→ Description of the task: Transcribe the data exactly, omitting whatever pictures it holds.

→ Provided data:

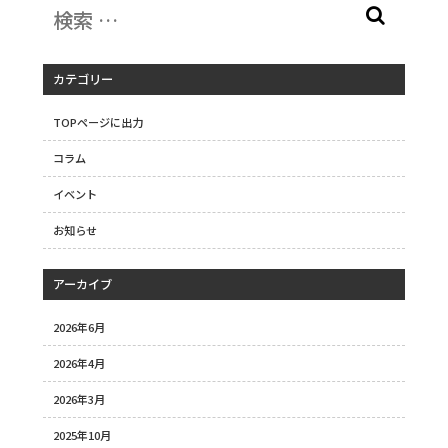
カテゴリー
TOPページに出力
コラム
イベント
お知らせ
アーカイブ
2026年6月
2026年4月
2026年3月
2025年10月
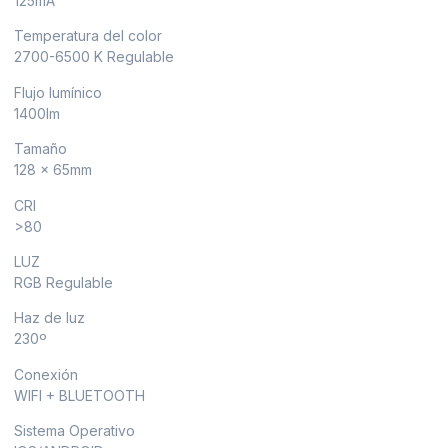
125mA
Temperatura del color
2700-6500 K Regulable
Flujo lumínico
1400lm
Tamaño
128 x 65mm
CRI
>80
LUZ
RGB Regulable
Haz de luz
230º
Conexión
WIFI + BLUETOOTH
Sistema Operativo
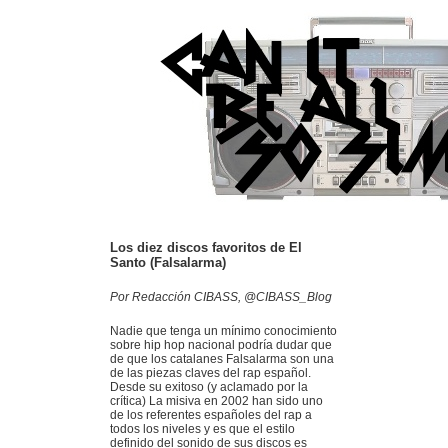
Los diez discos favoritos de El
Santo (Falsalarma)
Por Redacción CIBASS, @CIBASS_Blog
Nadie que tenga un mínimo conocimiento
sobre hip hop nacional podría dudar que
de que los catalanes Falsalarma son una
de las piezas claves del rap español.
Desde su exitoso (y aclamado por la
crítica) La misiva en 2002 han sido uno
de los referentes españoles del rap a
todos los niveles y es que el estilo
definido del sonido de sus discos es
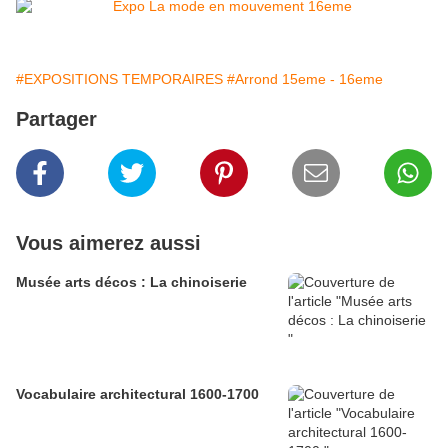
#EXPOSITIONS TEMPORAIRES
#Arrond 15eme - 16eme
Partager
Vous aimerez aussi
Musée arts décos : La chinoiserie
Vocabulaire architectural 1600-1700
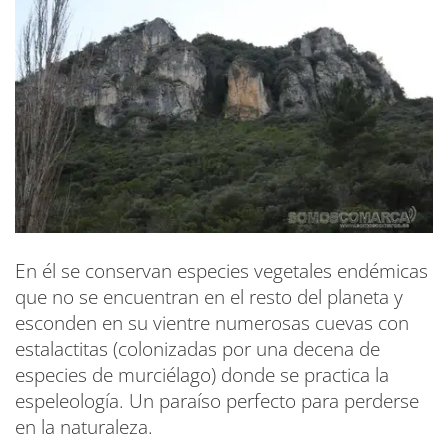
En él se conservan especies vegetales endémicas
que no se encuentran en el resto del planeta y
esconden en su vientre numerosas cuevas con
estalactitas (colonizadas por una decena de
especies de murciélago) donde se practica la
espeleología. Un paraíso perfecto para perderse
en la naturaleza.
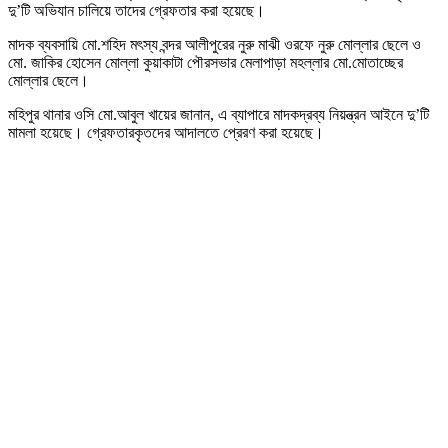
দু’টি অভিযান চালিয়ে তাদের গ্রেফতার করা হয়েছে।
মাদক ব্যবসায়ি মো.শহিদ মৎস্য বন্দর আলীপুরের নুরু মাঝী ওরফে নুরু মোল্লার ছেলে ও
মো. জাকির হোসেন মোল্লা কুয়াকাটা পৌরসভার মেলাপাড়া মহল্লার মো.মোতাচ্ছের
মোল্লার ছেলে।
মহিপুর থানার ওসি মো.আবুল খায়ের জানান, এ ব্যাপারে মাদকদ্রব্য নিয়ন্ত্রন আইনে দু’টি
মামলা হয়েছে। গ্রেফতারকৃতদের আদালতে প্রেরণ করা হয়েছে।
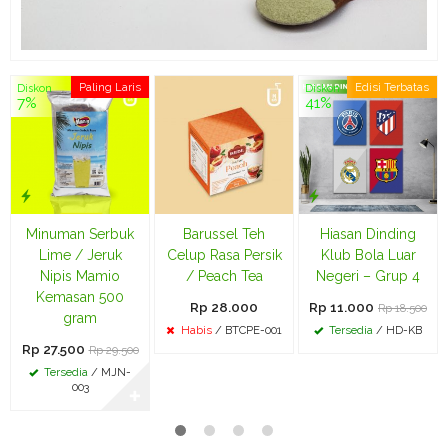
Paling Laris
Edisi Terbatas
Diskon
Diskon
7%
41%
Minuman Serbuk
Barussel Teh
Hiasan Dinding
Lime / Jeruk
Celup Rasa Persik
Klub Bola Luar
Nipis Mamio
/ Peach Tea
Negeri – Grup 4
Kemasan 500
Rp 28.000
Rp 11.000
Rp 18.500
gram
Habis
/ BTCPE-001
Tersedia
/ HD-KB
Rp 27.500
Rp 29.500
Tersedia
/ MJN-
003
✚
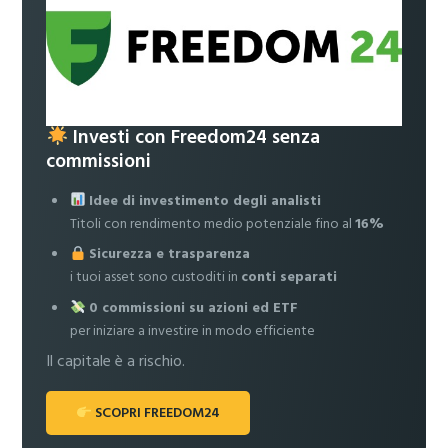
Investi con Freedom24 senza
commissioni
Idee di investimento degli analisti
Titoli con rendimento medio potenziale fino al
16%
Sicurezza e trasparenza
i tuoi asset sono custoditi in
conti separati
0 commissioni su azioni ed ETF
per iniziare a investire in modo efficiente
Il capitale è a rischio.
SCOPRI FREEDOM24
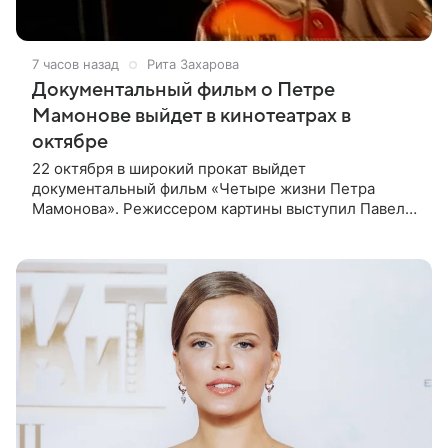
7 часов назад
Рита Захарова
Документальный фильм о Петре
Мамонове выйдет в кинотеатрах в
октябре
22 октября в широкий прокат выйдет
документальный фильм «Четыре жизни Петра
Мамонова». Режиссером картины выступил Павел
Лунгин, который снимал музыканта в культовых
лентах «Такси-блюз» и «Остров». Новая работа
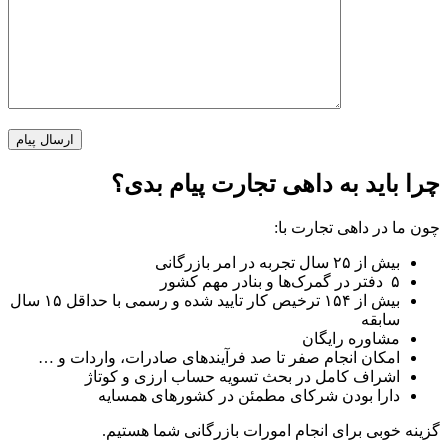
چرا باید به داهی تجارت پیام بدی؟
چون ما در داهی تجارت با:
بیش از ۲۵ سال تجربه در امر بازرگانی
۵ دفتر در گمرک‌ها و بنادر مهم کشور
بیش از ۱۵۴ ترخیص کار تایید شده و رسمی با حداقل ۱۵ سال
سابقه
مشاوره رایگان
امکان انجام صفر تا صد فرآیند‌های صادرات، واردات و …
اشراف کامل در بحث تسویه حساب ارزی و کوتاژ
دارا بودن شرکای مطمئن در کشور‌های همسایه
گزینه خوبی برای انجام امورات بازرگانی شما هستیم.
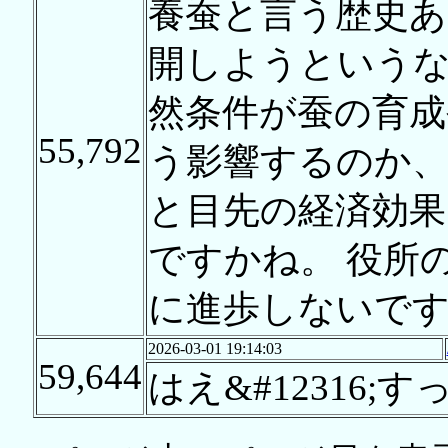
養蚕と言う歴史あ
開しようという
然条件が蚕の育成
55,792
う影響するのか
と目先の経済効
ですかね。 役所
に進歩しないです
2026-03-01 19:14:03
59,644
はえ&#12316;すっ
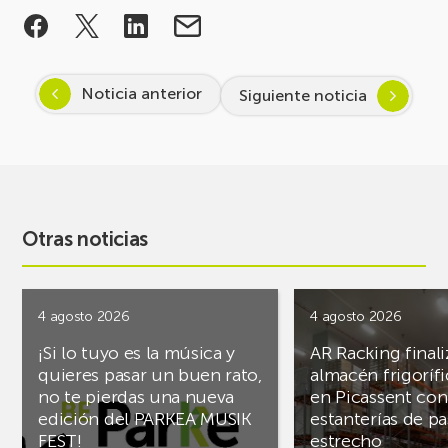
Noticia anterior
Siguiente noticia
Otras noticias
4 agosto 2026
4 agosto 2026
¡Si lo tuyo es la música y
AR Racking finali
quieres pasar un buen rato,
almacén frigoríf
no te pierdas una nueva
en Picassent con
edición del PARKEA MUSIK
estanterías de pa
FEST!
estrecho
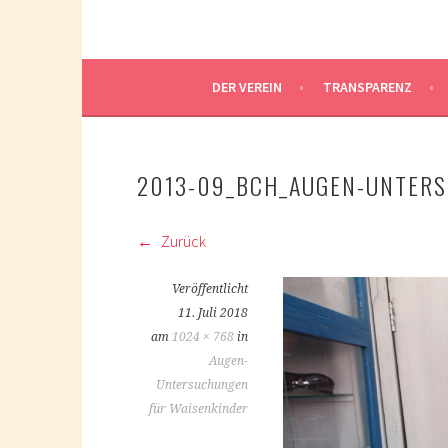
DER VEREIN
TRANSPARENZ
2013-09_BCH_AUGEN-UNTER
Zurück
Veröffentlicht
11. Juli 2018
am
1024 × 768
in
Augen-
Untersuchungen
für Waisenkinder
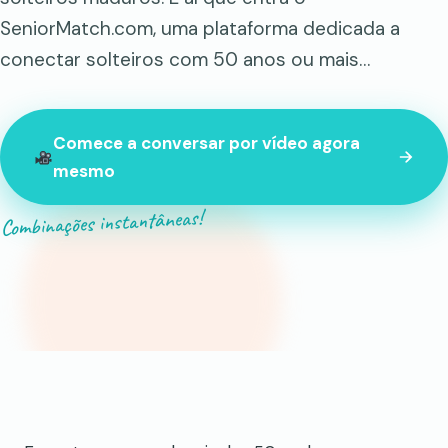
SeniorMatch.com, uma plataforma dedicada a
conectar solteiros com 50 anos ou mais…
Comece a conversar por vídeo agora
mesmo
Combinações instantâneas!
847 estranhos online neste momento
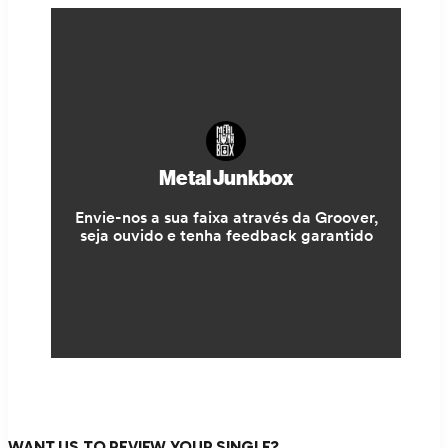
WANT US TO REVIEW YOUR SINGLE?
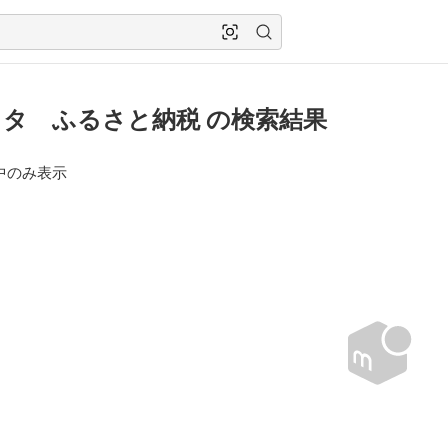
タ ふるさと納税 の検索結果
中のみ表示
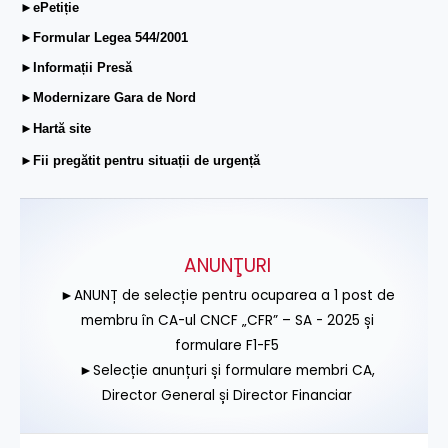
►ePetiție
►Formular Legea 544/2001
►Informații Presă
►Modernizare Gara de Nord
►Hartă site
►Fii pregătit pentru situații de urgență
ANUNŢURI
►ANUNȚ de selecție pentru ocuparea a 1 post de
membru în CA-ul CNCF „CFR” – SA - 2025 și
formulare F1-F5
►Selecție anunțuri și formulare membri CA,
Director General și Director Financiar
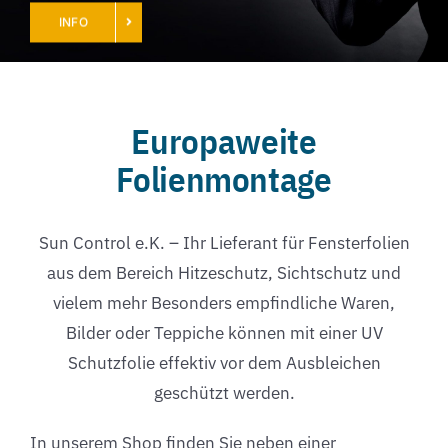
INFO
Europaweite
Folienmontage
Sun Control e.K. – Ihr Lieferant für Fensterfolien
aus dem Bereich Hitzeschutz, Sichtschutz und
vielem mehr Besonders empfindliche Waren,
Bilder oder Teppiche können mit einer UV
Schutzfolie effektiv vor dem Ausbleichen
geschützt werden.
In unserem Shop finden Sie neben einer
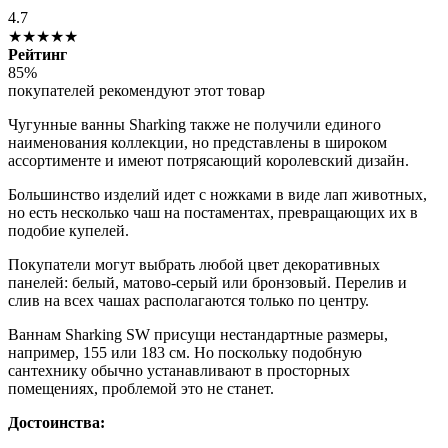
4.7
★★★★★
Рейтинг
85%
покупателей рекомендуют этот товар
Чугунные ванны Sharking также не получили единого
наименования коллекции, но представлены в широком
ассортименте и имеют потрясающий королевский дизайн.
Большинство изделий идет с ножками в виде лап животных,
но есть несколько чаш на постаментах, превращающих их в
подобие купелей.
Покупатели могут выбрать любой цвет декоративных
панелей: белый, матово-серый или бронзовый. Перелив и
слив на всех чашах располагаются только по центру.
Ваннам Sharking SW присущи нестандартные размеры,
например, 155 или 183 см. Но поскольку подобную
сантехнику обычно устанавливают в просторных
помещениях, проблемой это не станет.
Достоинства:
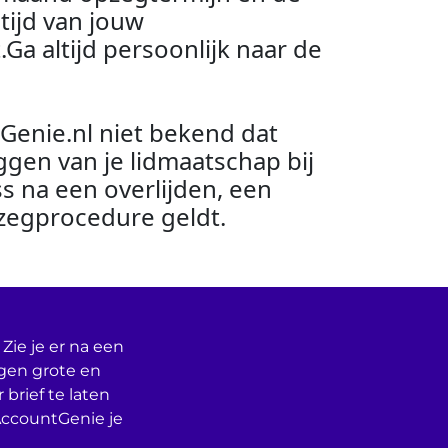
tijd van jouw
a altijd persoonlijk naar de
Genie.nl niet bekend dat
gen van je lidmaatschap bij
s na een overlijden, een
zegprocedure geldt.
Zie je er na een
egen grote en
 brief te laten
AccountGenie je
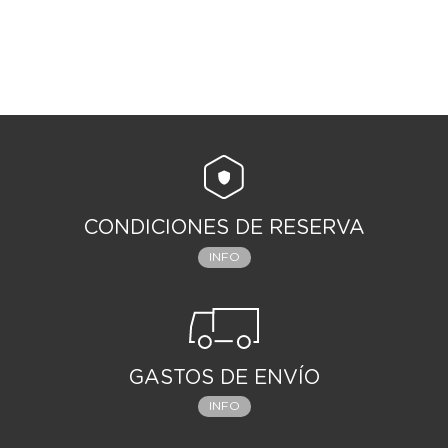
CONDICIONES DE RESERVA
INFO
GASTOS DE ENVÍO
INFO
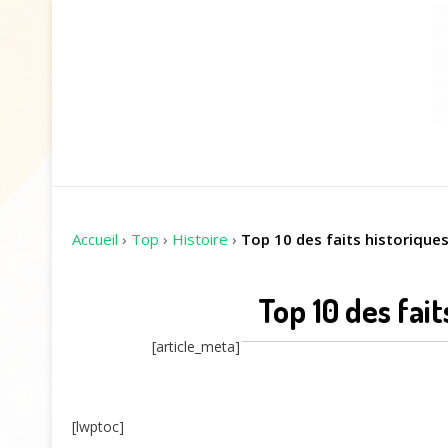
Accueil
›
Top
›
Histoire
›
Top 10 des faits historiques
Top 10 des fait
[article_meta]
[lwptoc]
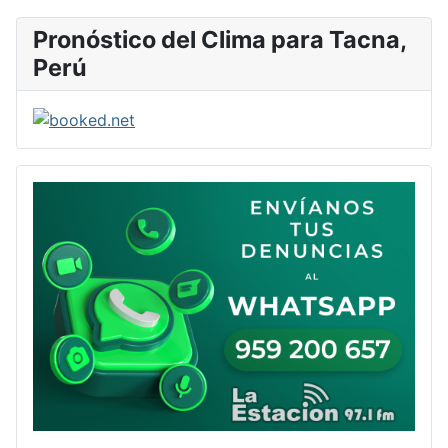
Pronóstico del Clima para Tacna,
Perú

→ Task answer:
カテゴリー
TOPページに出力
コラム
イベント
お知らせ
アーカイブ
2026年6月
2026年4月
2026年3月
2025年10月
125mA
Temperatura del color
2700-6500 K Regulable
Flujo lumínico
1400lm
Tamaño
128 x 65mm
CRI
>80
LUZ
RGB Regulable
Haz de luz
230º
Conexión
WIFI + BLUETOOTH
Sistema Operativo
Los diez discos favoritos de El
Santo (Falsalarma)
Por Redacción CIBASS, @CIBASS_Blog
Nadie que tenga un mínimo conocimiento
sobre hip hop nacional podría dudar que
de que los catalanes Falsalarma son una
de las piezas claves del rap español.
Desde su exitoso (y aclamado por la
crítica) La misiva en 2002 han sido uno
de los referentes españoles del rap a
todos los niveles y es que el estilo
definido del sonido de sus discos es
#EXPOSITIONS TEMPORAIRES
#Arrond 15eme - 16eme
Partager
Vous aimerez aussi
Musée arts décos : La chinoiserie
Vocabulaire architectural 1600-1700
En él se conservan especies vegetales endémicas
que no se encuentran en el resto del planeta y
esconden en su vientre numerosas cuevas con
estalactitas (colonizadas por una decena de
especies de murciélago) donde se practica la
espeleología. Un paraíso perfecto para perderse
en la naturaleza.
দু’টি অভিযান চালিয়ে তাদের গ্রেফতার করা হয়েছে।
মাদক ব্যবসায়ি মো.শহিদ মৎস্য বন্দর আলীপুরের নুরু মাঝী ওরফে নুরু মোল্লার ছেলে ও
মো. জাকির হোসেন মোল্লা কুয়াকাটা পৌরসভার মেলাপাড়া মহল্লার মো.মোতাচ্ছের
মোল্লার ছেলে।
মহিপুর থানার ওসি মো.আবুল খায়ের জানান, এ ব্যাপারে মাদকদ্রব্য নিয়ন্ত্রন আইনে দু’টি
মামলা হয়েছে। গ্রেফতারকৃতদের আদালতে প্রেরণ করা হয়েছে।
Paling Laris
Edisi Terbatas
Diskon
Diskon
7%
41%
Minuman Serbuk
Barussel Teh
Hiasan Dinding
Lime / Jeruk
Celup Rasa Persik
Klub Bola Luar
Nipis Mamio
/ Peach Tea
Negeri – Grup 4
Kemasan 500
Rp 28.000
Rp 11.000
Rp 18.500
gram
Habis
/ BTCPE-001
Tersedia
/ HD-KB
Rp 27.500
Rp 29.500
Tersedia
/ MJN-
003
✚
Investi con Freedom24 senza
commissioni
Idee di investimento degli analisti
Titoli con rendimento medio potenziale fino al
16%
Sicurezza e trasparenza
i tuoi asset sono custoditi in
conti separati
0 commissioni su azioni ed ETF
per iniziare a investire in modo efficiente
Il capitale è a rischio.
SCOPRI FREEDOM24
7 часов назад
Рита Захарова
Документальный фильм о Петре
Мамонове выйдет в кинотеатрах в
октябре
22 октября в широкий прокат выйдет
документальный фильм «Четыре жизни Петра
Мамонова». Режиссером картины выступил Павел
Лунгин, который снимал музыканта в культовых
лентах «Такси-блюз» и «Остров». Новая работа
چرا باید به داهی تجارت پیام بدی؟
چون ما در داهی تجارت با:
بیش از ۲۵ سال تجربه در امر بازرگانی
۵ دفتر در گمرک‌ها و بنادر مهم کشور
بیش از ۱۵۴ ترخیص کار تایید شده و رسمی با حداقل ۱۵ سال
سابقه
مشاوره رایگان
امکان انجام صفر تا صد فرآیند‌های صادرات، واردات و …
اشراف کامل در بحث تسویه حساب ارزی و کوتاژ
دارا بودن شرکای مطمئن در کشور‌های همسایه
گزینه خوبی برای انجام امورات بازرگانی شما هستیم.
養蚕と言う歴史あ
開しようという
然条件が蚕の育成
55,792
う影響するのか
と目先の経済効
ですかね。 役所
に進歩しないです
2026-03-01 19:14:03
59,644
はえ&#12316;すっ
Noticia anterior
Siguiente noticia
Otras noticias
4 agosto 2026
4 agosto 2026
¡Si lo tuyo es la música y
AR Racking finali
quieres pasar un buen rato,
almacén frigoríf
no te pierdas una nueva
en Picassent con
edición del PARKEA MUSIK
estanterías de pa
FEST!
estrecho
DER VEREIN
TRANSPARENZ
2013-09_BCH_AUGEN-UNTER
Zurück
Veröffentlicht
11. Juli 2018
am
1024 × 768
in
Augen-
Untersuchungen
für Waisenkinder
SeniorMatch.com, uma plataforma dedicada a
conectar solteiros com 50 anos ou mais…
Comece a conversar por vídeo agora
mesmo
Combinações instantâneas!
847 estranhos online neste momento
WANT US TO REVIEW YOUR SINGLE?
タ ふるさと納税 の検索結果
中のみ表示
►ePetiție
►Formular Legea 544/2001
►Informații Presă
►Modernizare Gara de Nord
►Hartă site
►Fii pregătit pentru situații de urgență
ANUNŢURI
►ANUNȚ de selecție pentru ocuparea a 1 post de
membru în CA-ul CNCF „CFR” – SA - 2025 și
formulare F1-F5
►Selecție anunțuri și formulare membri CA,
Director General și Director Financiar
INFO
Europaweite
Folienmontage
Sun Control e.K. – Ihr Lieferant für Fensterfolien
aus dem Bereich Hitzeschutz, Sichtschutz und
vielem mehr Besonders empfindliche Waren,
Bilder oder Teppiche können mit einer UV
Schutzfolie effektiv vor dem Ausbleichen
geschützt werden.
In unserem Shop finden Sie neben einer
4.7
★★★★★
Рейтинг
85%
покупателей рекомендуют этот товар
Чугунные ванны Sharking также не получили единого
наименования коллекции, но представлены в широком
ассортименте и имеют потрясающий королевский дизайн.
Большинство изделий идет с ножками в виде лап животных,
но есть несколько чаш на постаментах, превращающих их в
подобие купелей.
Покупатели могут выбрать любой цвет декоративных
панелей: белый, матово-серый или бронзовый. Перелив и
слив на всех чашах располагаются только по центру.
Ваннам Sharking SW присущи нестандартные размеры,
например, 155 или 183 см. Но поскольку подобную
сантехнику обычно устанавливают в просторных
помещениях, проблемой это не станет.
Достоинства:
tijd van jouw
a altijd persoonlijk naar de
Genie.nl niet bekend dat
gen van je lidmaatschap bij
s na een overlijden, een
zegprocedure geldt.
Zie je er na een
egen grote en
 brief te laten
AccountGenie je
CONDICIONES DE RESERVA
INFO
GASTOS DE ENVÍO
INFO
Accueil
›
Top
›
Histoire
›
Top 10 des faits historiques
Top 10 des fait
[article_meta]
[lwptoc]
Pronóstico del Clima para Tacna,
Perú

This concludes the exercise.